New research sheds light on the long-term effects of the ketogenic diet, raising important questions about its safety and efficacy for improving metabolic health.
Historically, the ketogenic diet treated epilepsy. It has recently gained popularity for weight loss and management of conditions like obesity and type 2 diabetes.
The new mouse-model study suggests that the diet can potentially have dangerous impacts on metabolic health, including how the body processes fats and carbohydrates.
“We’ve seen short-term studies and those just looking at weight, but not really any studies looking at what happens over the longer term or with other facets of metabolic health,” says lead study author Molly Gallop, Ph.D., assistant professor of anatomy and physiology at Earlham College. Gallop led the study as a postdoctoral fellow in nutrition and integrative physiology at the University of Utah (U of U) Health, US.
Four diets investigated
The researchers conducted a long-term study on mice, which placed male and female adults on one of four diets: a high-fat Western diet, a low-fat high-carbohydrate diet, a classic ketogenic diet where almost all calories come from fat, and a protein-matched low-fat diet.
The mice were free to eat as much as they wanted for nine months or longer.

Throughout the study, the team measured the mice’s body weight, food intake, blood fat profiles, liver fat accumulation, and blood sugar and insulin levels.
They also examined which genes were active in the pancreatic cells that produce insulin.

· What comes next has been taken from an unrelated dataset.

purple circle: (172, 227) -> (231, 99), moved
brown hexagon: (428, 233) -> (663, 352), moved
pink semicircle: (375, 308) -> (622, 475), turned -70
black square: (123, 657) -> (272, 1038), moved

Finally, they used advanced microscopy to uncover the cellular mechanisms behind the observed metabolic changes.
The ketogenic diet successfully prevented weight gain in both sexes compared to the high-fat Western diet. Mice on the ketogenic diet also maintained significantly lower body weights, but weight gain in this group was mainly increased fat mass rather than lean mass.
Keto is linked to fatty liver disease
Despite this clear benefit, mice fed the ketogenic diet developed “severe metabolic complications,” with some changes starting within days.

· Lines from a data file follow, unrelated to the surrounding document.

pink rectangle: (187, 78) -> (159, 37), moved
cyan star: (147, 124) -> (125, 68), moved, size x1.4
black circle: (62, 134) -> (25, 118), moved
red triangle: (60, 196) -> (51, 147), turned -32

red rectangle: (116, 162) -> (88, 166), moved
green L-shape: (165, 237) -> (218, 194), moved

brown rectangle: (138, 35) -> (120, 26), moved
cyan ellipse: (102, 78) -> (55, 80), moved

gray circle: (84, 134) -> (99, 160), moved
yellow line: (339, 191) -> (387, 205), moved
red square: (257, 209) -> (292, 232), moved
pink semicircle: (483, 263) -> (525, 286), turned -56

“One thing that’s very clear is that if you have a really high-fat diet, the lipids have to go somewhere, and they usually end up in the blood and the liver,” says senior author Amandine Chaix, Ph.D., assistant professor of nutrition and integrative physiology at U of U Health.

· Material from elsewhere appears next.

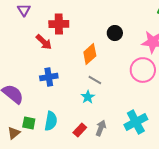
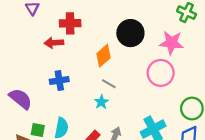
black circle: (115, 33) -> (130, 33), size x1.6
red arrow: (44, 42) -> (54, 43), turned 132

Fat accumulating in the liver, known as fatty liver disease, is a hallmark of metabolic disease associated with obesity. “The ketogenic diet was definitely not protective in the sense of fatty liver disease,” Chaix adds.
The researchers noticed significant differences in how male and female mice responded to the ketogenic diet. Males developed severe fatty liver and had worse liver function, a key indicator of metabolic disease, while females had no significant buildup of fat in the liver.
In future research, the scientists plan to explore why female mice didn’t get fatty liver disease.
Keto may harm blood sugar regulation
The study also revealed a paradox in blood sugar regulation. After two to three months on the ketogenic diet, mice had low blood sugar and insulin levels.
“The problem is that when you then give these mice a little bit of carbs, their carb response is completely skewed,” Chaix says. “Their blood glucose goes really high for really long, and that’s quite dangerous.”
Mice couldn’t regulate their blood sugar properly because cells in the pancreas weren’t secreting enough insulin, the researchers discovered. Probably due to chronically high levels of fat in their environment, pancreatic cells showed signs of stress, unable to move proteins around like they should.
The researchers believe that the impaired blood sugar regulation is caused by this cellular stress, but identifying the exact mechanism is a future research direction.
Importantly, problems with blood sugar regulation reversed when mice went off the ketogenic diet, suggesting that at least some metabolic issues may not be permanent if the diet is stopped.
While mice and humans differ, the findings reveal previously unexplored long-term negative metabolic health risks that individuals considering the ketogenic diet should take into account. “I would urge anyone to talk to a health care provider if they’re thinking about going on a ketogenic diet,” Gallop cautions.
The results are published in Science Advances, titled “A long-term ketogenic diet causes hyperlipidemia, liver dysfunction, and glucose intolerance from impaired insulin secretion in mice.”
In human studies, keto diets have previously contributed to “dramatic improvements” in metabolism. However, one study published this month found that these high-fat diets may fuel obesity-related fatty acids that accelerate cancer tumor growth.